2. Each such Petition or Affidavit shall state the names and addresses of all parties involved in the loan transaction and shall be served under the rules governing service of process upon each of said parties as third party non-party litigants, if such parties were not the lender or borrower.

3. Each such Petition or Affidavit shall account for all funds that were passed through or to each party named in the action, the disposition thereof, and the manner and time in which the passage of said funds were dispersed, together with a citation to the mortgage documentation, including a quote of the relevant passages in the body of the Petition or Affidavit wherein said funds are disclosed and wherein said funds are authorized. 

4. Each such Petition or Affidavit shall state with particularity whether any changes occurred after the closing of the subject loan transaction in which parties or persons were changed including the names and addresses of all parties and persons related to the transactions subject to the mortgage.

5. With respect to sale or assignment or any joint or sharing arrangements concerning ownership, distribution of risk, or securitization in which the subject loan was referenced as collateral or otherwise, each such Petition shall state with particularity the details of each such transaction, the distribution or re-distribution of funds, and the documents employed by said parties after said closing.

6. Each and every such Petition or Affidavit shall affirmatively state that the foreclosing party(ies) have standing and authority to bring the action, defend counterclaims and answer affirmative defenses. The signature of the attorney on said pleading shall be mandatory and shall constitute a representation to the COURT that the filing attorney has performed proper due diligence to ascertain the truth of the allegations of legal standing and all other allegations.

7. Each such Petitioner or Affidavit shall be accompanied by attachments of the referenced documents to be included with the first service of such Petition or Affidavit.

8. Each such Petition or Affidavit shall state with particularity and specificity each disclosure made to the borrower and any third parties involved in the transaction under the Truth in Lending Act and the corresponding provision of the mortgage documents executed by the borrower which supports said disclosure.

9. Each such Petition or Affidavit shall state with particularity and specificity each disclosure made to the borrower and any third parties involved in the transaction under the Truth in Lending Act and the corresponding provision of the mortgage documents executed by the borrower which does not support said disclosure. If any allegation other than “none” is made under this paragraph, the foreclosing party(ies) shall state with specificity the law or fact upon which they should be excused from compliance.

10. Each such Petition or Affidavit shall attach a full and complete accounting of all money, value or funds transmitted, paid or or promised between all parties involved in the loan transaction before or after the loan transaction. In the event the borrower has been overcharged, undercharged, or charged correctly, the Petition or Affidavit shall so state affirmatively, providing a full accounting of said funds. 

11. No answer or response from the borrower shall be due unless and until the foreclosing party(ies) are in complete and full compliance with the provisions of these rules.
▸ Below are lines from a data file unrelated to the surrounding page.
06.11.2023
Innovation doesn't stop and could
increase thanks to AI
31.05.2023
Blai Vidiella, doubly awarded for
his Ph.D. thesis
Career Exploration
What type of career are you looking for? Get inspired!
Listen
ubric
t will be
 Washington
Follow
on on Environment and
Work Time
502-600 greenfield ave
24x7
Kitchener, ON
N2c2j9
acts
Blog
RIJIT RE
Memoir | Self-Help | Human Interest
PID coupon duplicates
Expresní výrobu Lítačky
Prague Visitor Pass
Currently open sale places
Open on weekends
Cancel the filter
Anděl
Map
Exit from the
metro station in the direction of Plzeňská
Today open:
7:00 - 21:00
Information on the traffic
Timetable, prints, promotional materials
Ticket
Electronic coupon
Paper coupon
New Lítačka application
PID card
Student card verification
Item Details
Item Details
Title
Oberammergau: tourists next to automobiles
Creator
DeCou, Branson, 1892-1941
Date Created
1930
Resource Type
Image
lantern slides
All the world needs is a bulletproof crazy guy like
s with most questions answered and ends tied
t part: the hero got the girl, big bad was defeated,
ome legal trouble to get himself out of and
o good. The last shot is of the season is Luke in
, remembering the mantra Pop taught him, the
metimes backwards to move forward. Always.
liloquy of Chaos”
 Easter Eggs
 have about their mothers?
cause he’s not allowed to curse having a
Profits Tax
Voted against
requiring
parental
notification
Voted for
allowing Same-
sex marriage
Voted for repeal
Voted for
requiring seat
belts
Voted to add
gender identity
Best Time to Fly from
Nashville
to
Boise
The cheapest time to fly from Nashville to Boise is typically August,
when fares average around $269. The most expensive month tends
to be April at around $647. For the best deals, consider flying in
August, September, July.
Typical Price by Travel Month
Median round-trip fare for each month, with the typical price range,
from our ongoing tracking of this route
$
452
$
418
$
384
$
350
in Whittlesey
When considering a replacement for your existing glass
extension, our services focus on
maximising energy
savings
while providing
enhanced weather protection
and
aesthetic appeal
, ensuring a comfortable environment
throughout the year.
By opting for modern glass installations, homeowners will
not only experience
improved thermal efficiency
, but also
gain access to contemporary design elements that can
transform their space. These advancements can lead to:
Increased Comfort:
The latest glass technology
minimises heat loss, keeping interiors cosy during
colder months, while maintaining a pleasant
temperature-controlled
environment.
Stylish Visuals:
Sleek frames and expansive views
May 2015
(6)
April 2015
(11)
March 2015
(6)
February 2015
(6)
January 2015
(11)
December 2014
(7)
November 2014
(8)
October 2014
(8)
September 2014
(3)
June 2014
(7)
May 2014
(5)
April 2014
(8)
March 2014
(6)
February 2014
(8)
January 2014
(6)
Any prior answer or response may be amended by the borrower after a determination is made that the foreclosing party(ies) are in full compliance. No prior Judgement, order or other document or rule shall prevent the borrower from filing a response or answer after the foreclosing party(ies) are found to be in compliance with these rules.

12. In the event that the foreclosing party(ies) fails or refuses to comply with these rules, the foreclosure shall be barred with prejudice and until the terms of the mortgage are determined with certainty by the Court by clear and convincing evidence, no payments to the mortgagee shall be due. This provision that not apply to payment to taxing authorities. In such event of delay caused by the the foreclosing party(ies) the court may fashion such equitable remedies as the Court deems fit in its discretion. for example, the Court could apply delinquent payments to the end of the mortgage, thus extending the terms. 
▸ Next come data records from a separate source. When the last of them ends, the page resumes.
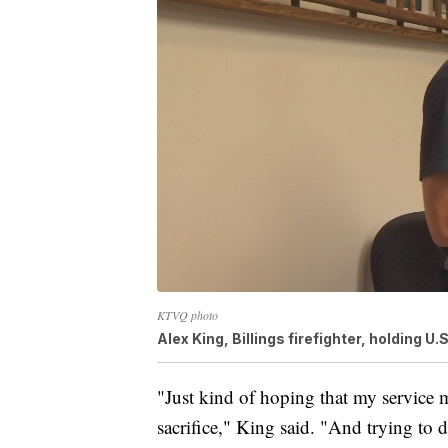
KTVQ photo
Alex King, Billings firefighter, holding U.
"Just kind of hoping that my service 
sacrifice," King said. "And trying to 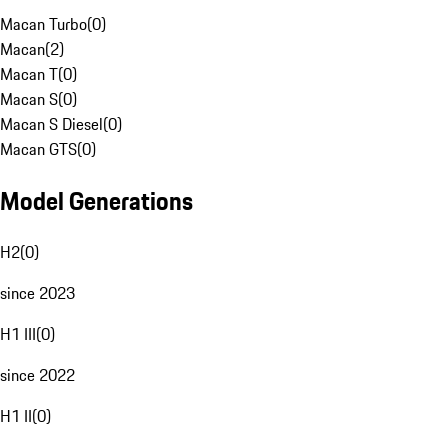
Macan Turbo
(
0
)
Macan
(
2
)
Macan T
(
0
)
Macan S
(
0
)
Macan S Diesel
(
0
)
Macan GTS
(
0
)
Model Generations
H2
(
0
)
since 2023
H1 III
(
0
)
since 2022
H1 II
(
0
)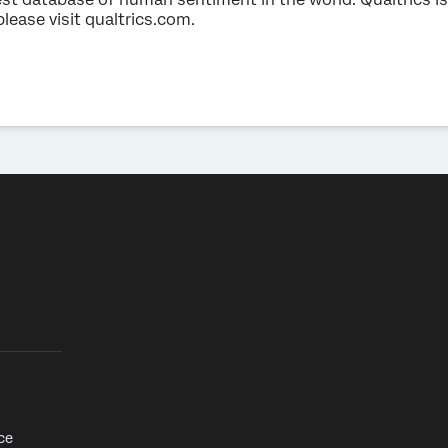
please visit qualtrics.com.
ce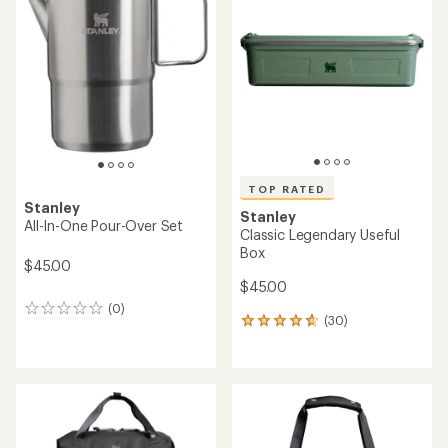
4.4
4.3
out
out
of
of
5
5
stars
stars
TOP RATED
Stanley
Stanley
All-In-One Pour-Over Set
Classic Legendary Useful
Box
$45.00
$45.00
(0)
0
(30)
30
reviews
reviews
with
an
average
rating
of
4.6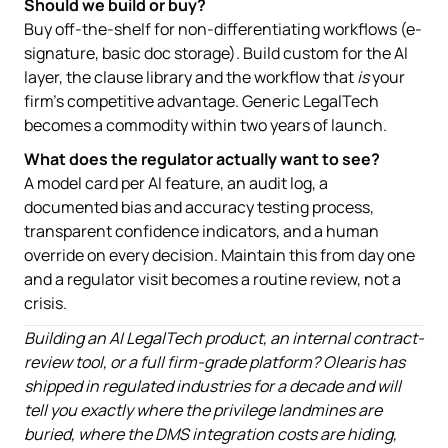
Should we build or buy?
Buy off-the-shelf for non-differentiating workflows (e-
signature, basic doc storage). Build custom for the AI
layer, the clause library and the workflow that
is
your
firm's competitive advantage. Generic LegalTech
becomes a commodity within two years of launch.
What does the regulator actually want to see?
A model card per AI feature, an audit log, a
documented bias and accuracy testing process,
transparent confidence indicators, and a human
override on every decision. Maintain this from day one
and a regulator visit becomes a routine review, not a
crisis.
Building an AI LegalTech product, an internal contract-
review tool, or a full firm-grade platform? Olearis has
shipped in regulated industries for a decade and will
tell you exactly where the privilege landmines are
buried, where the DMS integration costs are hiding,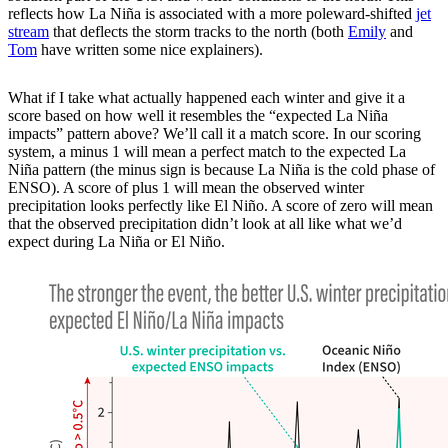
reflects how La Niña is associated with a more poleward-shifted
jet
stream
that deflects the storm tracks to the north (both
Emily
and
Tom
have written some nice explainers).
What if I take what actually happened each winter and give it a
score based on how well it resembles the “expected La Niña
impacts” pattern above? We’ll call it a match score. In our scoring
system, a minus 1 will mean a perfect match to the expected La
Niña pattern (the minus sign is because La Niña is the cold phase of
ENSO). A score of plus 1 will mean the observed winter
precipitation looks perfectly like El Niño. A score of zero will mean
that the observed precipitation didn’t look at all like what we’d
expect during La Niña or El Niño.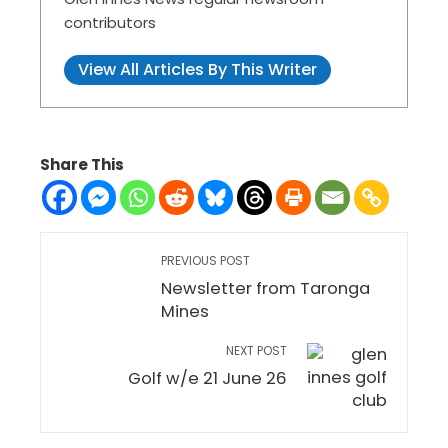
contributors
View All Articles By This Writer
Share This
PREVIOUS POST
Newsletter from Taronga
Mines
NEXT POST
Golf w/e 21 June 26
13. In the event of non-compliance with these rules wherein the foreclosing party(ies) demonstrate to the Court the probability that they could amend their filing to conform to the requirements herein, the foreclosing party(ies) shall file an amended Petition or Affidavit on or before thirty (30) days from the date of the order of the Court allowing the amendment. Failure to file within said thirty period shall be grounds for a mandatory immediate dismissal with prejudice. 

14. In the event of the filing of a verified amended Petition or Affidavit, Borrower shall have sixty (60) days in which to answer or respond. Failure to answer or respond shall not relieve the burden of proof of the foreclosing party(ies) in compliance with state, local and Federal law, and in compliance with these rules.

15. The Court may grant attorney fees and costs to the prevailing party in each case where a motion or other filing occurs, wherein a determination is made in an adversary proceeding that the filing is in or out of compliance. 

16. In the event a foreclosure has already been completed and all subsequent and customary actions have occurred and no bona fide third party has taken control or occupancy of the property, these rules may applied retroactively. 

17. Once compliance has been established and the issues are joined, the Court shall enter an order requiring the parties to enter into a process of mediation. The purpose of the mediation shall be to fashion a settlement which provides relief and incentives to all affected parties, including non-party litigants. Mediation shall take place no earlier than thirty (30) days after the entry of the mediation order, and not later than is reasonably possibly given the volume of cases and the availability of competent mediators.

These rules are subject to review by the Court but are effective immediately. Comments and applications to be heard shall be available in keeping with the usual and customary methods of proposed rule changes. Said rules shall be effective unless and until stated otherwise by the Court.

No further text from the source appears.